9. Then it is said that the mortgagee must be treated at all events as a trustee for the mortgagor, and that proposition is based upon the observations in Kamini Debi v. Ramlochan Sirkar (1870) 5 B. L.R. 450 and Pancham Lal Chowdhury v. Kishun Pershad Misser (1910) 14 C W.N. 579. But as pointed out by the Judicial Committee in Mahabir Pershad Singh v. Macnaghten ILR (1889) Cal. 682, the proposition laid down in Kamini Debi v. Ramlochan Sirkar (1870) 5 B. L.R. 450 depends upon the assumption that the mortgagee purchased without obtaining leave to bid.
10. Here it has not been suggested that everything was not in order at the time of the purchase, and we cannot assume, thirty years after the sale, that the mortgagee did not take the necessary precautions in obtaining leave to bid. No suggestion of the kind was made in the lower Court.
11. For these reasons we affirm the decision of the learned District Judge with reference to Survey Nos. 68 and 75 and dismiss the appeal No. 188 of 1910 with costs.
12. There remains the question of the Survey Nos. 71, 76 and 77.

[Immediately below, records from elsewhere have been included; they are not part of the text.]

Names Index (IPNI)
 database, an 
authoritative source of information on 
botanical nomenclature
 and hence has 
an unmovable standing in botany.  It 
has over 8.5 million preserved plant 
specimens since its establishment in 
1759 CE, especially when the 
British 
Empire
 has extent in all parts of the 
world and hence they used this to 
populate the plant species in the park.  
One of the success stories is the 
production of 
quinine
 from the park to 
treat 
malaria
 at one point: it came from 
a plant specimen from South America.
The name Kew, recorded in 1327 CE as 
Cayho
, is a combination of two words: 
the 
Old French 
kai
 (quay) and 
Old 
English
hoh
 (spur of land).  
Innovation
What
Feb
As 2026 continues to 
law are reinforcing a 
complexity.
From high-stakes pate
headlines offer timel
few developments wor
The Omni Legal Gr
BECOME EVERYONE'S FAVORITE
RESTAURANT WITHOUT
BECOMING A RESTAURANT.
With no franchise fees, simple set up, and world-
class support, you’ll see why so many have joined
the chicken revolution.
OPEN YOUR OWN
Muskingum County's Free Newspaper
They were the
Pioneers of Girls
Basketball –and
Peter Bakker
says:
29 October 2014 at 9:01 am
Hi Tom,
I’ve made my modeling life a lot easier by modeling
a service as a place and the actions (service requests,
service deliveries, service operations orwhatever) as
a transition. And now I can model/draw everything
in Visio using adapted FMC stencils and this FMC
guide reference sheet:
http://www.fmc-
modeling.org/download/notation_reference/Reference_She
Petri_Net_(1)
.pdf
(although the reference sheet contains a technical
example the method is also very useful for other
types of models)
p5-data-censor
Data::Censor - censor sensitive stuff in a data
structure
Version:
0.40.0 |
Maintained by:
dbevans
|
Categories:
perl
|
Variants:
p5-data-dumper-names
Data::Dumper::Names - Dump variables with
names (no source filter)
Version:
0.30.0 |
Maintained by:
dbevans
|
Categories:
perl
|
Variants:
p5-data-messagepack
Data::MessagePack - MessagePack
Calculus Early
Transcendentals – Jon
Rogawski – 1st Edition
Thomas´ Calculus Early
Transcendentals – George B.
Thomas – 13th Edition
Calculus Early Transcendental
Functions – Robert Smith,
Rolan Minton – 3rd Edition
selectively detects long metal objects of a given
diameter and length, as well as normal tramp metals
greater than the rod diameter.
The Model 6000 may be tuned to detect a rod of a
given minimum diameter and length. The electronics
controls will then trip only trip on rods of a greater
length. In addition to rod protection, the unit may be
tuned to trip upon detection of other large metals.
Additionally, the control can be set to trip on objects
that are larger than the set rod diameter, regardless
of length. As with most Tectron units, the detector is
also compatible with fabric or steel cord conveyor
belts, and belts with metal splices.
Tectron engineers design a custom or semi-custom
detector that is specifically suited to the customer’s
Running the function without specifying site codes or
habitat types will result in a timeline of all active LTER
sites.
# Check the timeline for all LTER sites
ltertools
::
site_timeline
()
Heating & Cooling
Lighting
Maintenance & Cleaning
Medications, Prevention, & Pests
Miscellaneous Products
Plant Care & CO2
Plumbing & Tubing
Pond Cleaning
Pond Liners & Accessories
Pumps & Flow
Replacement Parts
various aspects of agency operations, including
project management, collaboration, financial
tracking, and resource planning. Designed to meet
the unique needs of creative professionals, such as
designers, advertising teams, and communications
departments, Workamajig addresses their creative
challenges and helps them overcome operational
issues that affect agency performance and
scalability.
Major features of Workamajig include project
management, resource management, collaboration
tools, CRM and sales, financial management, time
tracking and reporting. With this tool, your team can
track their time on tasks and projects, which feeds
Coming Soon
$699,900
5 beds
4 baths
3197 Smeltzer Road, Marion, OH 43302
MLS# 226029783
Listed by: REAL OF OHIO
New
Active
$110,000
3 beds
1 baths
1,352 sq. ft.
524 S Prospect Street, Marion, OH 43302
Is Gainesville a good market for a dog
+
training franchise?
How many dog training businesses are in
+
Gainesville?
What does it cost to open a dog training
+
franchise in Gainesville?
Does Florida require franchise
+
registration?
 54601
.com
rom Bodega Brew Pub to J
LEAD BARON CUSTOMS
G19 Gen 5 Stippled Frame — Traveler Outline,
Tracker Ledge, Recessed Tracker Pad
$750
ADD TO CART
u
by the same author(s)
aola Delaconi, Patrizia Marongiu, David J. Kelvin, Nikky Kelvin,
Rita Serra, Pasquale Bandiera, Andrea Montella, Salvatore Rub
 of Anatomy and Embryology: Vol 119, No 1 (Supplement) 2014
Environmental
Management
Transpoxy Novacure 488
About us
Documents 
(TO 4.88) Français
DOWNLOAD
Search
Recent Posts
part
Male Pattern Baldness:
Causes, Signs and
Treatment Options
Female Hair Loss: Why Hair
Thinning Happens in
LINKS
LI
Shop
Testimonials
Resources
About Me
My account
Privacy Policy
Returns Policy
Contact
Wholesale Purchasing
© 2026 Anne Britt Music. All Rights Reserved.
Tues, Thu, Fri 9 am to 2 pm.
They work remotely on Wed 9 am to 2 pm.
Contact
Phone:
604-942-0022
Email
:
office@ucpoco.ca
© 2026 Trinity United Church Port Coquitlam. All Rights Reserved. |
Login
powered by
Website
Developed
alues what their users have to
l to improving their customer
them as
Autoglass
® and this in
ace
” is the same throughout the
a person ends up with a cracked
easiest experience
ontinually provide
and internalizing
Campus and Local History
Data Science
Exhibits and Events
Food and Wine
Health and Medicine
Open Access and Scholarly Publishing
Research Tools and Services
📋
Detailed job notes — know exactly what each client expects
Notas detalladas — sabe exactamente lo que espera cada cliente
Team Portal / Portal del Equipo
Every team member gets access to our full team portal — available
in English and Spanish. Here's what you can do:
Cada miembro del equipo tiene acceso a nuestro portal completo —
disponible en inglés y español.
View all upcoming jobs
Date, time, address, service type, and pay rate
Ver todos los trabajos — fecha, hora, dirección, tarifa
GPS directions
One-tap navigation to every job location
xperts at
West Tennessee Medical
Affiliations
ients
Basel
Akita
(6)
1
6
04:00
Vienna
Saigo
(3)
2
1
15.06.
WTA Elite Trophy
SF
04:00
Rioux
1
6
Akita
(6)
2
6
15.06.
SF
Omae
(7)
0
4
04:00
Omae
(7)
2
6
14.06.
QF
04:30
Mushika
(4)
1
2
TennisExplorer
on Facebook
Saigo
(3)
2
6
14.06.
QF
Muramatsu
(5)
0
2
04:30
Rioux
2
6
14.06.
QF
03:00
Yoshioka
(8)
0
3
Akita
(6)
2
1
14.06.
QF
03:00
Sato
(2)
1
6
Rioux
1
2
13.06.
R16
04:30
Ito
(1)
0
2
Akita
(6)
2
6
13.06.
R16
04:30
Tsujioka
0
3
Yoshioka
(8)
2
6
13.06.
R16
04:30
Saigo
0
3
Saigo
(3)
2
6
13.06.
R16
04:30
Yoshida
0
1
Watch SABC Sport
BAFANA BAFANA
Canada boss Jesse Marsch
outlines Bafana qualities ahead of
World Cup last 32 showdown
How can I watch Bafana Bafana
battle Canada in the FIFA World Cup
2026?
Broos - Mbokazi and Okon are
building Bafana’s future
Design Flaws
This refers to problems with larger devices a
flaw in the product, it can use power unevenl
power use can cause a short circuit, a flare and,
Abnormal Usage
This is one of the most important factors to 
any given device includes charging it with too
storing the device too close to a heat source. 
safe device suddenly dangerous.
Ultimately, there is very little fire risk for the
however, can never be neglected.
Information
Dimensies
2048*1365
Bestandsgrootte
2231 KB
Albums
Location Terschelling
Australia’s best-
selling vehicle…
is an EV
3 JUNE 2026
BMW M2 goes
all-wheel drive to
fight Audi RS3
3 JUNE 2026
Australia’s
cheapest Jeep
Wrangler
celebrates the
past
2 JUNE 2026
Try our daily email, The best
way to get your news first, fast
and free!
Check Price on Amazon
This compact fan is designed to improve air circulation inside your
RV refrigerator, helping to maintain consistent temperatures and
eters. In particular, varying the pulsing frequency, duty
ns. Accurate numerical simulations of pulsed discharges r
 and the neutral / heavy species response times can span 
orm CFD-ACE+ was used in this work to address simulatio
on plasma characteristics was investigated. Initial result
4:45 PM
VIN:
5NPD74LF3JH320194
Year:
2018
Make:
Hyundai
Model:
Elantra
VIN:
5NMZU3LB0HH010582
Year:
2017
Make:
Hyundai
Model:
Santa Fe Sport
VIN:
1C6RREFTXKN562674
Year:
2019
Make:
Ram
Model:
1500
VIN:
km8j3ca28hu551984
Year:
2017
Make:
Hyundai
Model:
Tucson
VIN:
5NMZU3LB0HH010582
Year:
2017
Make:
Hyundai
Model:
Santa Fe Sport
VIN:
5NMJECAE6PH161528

13. Now those Survey Numbers at the time of the sale passed into the possession of a stranger to the decree whose sale was confirmed and who obtained possession and enjoyed it for two years. The mortgagee subsequently purchased from him, and he is entitled to-rely upon the title of his vendor.
14. The case of Martand v. Dhondo ILR (1897) 22 Bom. 624, which was relied upon in the lower Court in support of the plaintiffs' claim, has no. application to the case of a purchase by a stranger, for, as observed by the Chief Justice, who delivered the judgment in Martand v. Dhondo, in a subsequent case of Husein v. Shan Kargir ILR (1898) 23 Bom. 119 , Martand v. Dhondo cannot be extended to the of a third person purchasing bona fide at an execution sale held by the mortgagee. That being the case, the mortgagee's right to have the sale set aside (if any right he had) should have been put forward in a suit within one year, from the date of the confirmation of the sale under Article 12 of the Limitation Act. He did not do so and he cannot now, thirty years after that sale, assert his claim as mortgagor against the original mortgagee in a redemption suit disregarding all the proceedings which followed upon the Court sale.
15. For these reasons we reverse the decree of the lower appellate Court with reference to Survey Nos. 71, 76 and 77, and dismiss the suit with costs throughout.